» Given data:
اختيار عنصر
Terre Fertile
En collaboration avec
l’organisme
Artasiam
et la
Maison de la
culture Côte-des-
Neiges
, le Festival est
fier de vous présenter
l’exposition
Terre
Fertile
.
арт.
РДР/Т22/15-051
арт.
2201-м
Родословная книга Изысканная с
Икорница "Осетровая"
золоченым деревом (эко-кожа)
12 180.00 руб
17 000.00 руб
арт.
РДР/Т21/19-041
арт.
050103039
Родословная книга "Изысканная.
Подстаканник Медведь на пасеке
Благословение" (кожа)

* * *

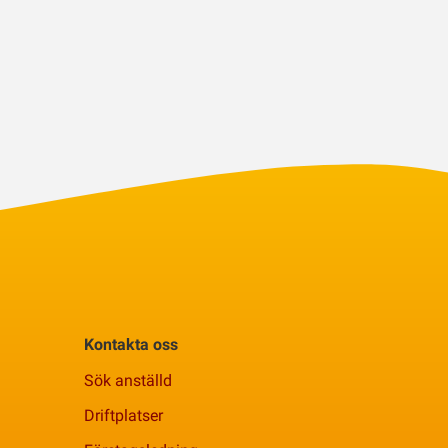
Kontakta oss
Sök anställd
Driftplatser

» What is expected: Only lines holding the word "Родословная" are wanted, so copy each of them from the records above.

» Output for this exercise:
Родословная книга Изысканная с
Родословная книга "Изысканная.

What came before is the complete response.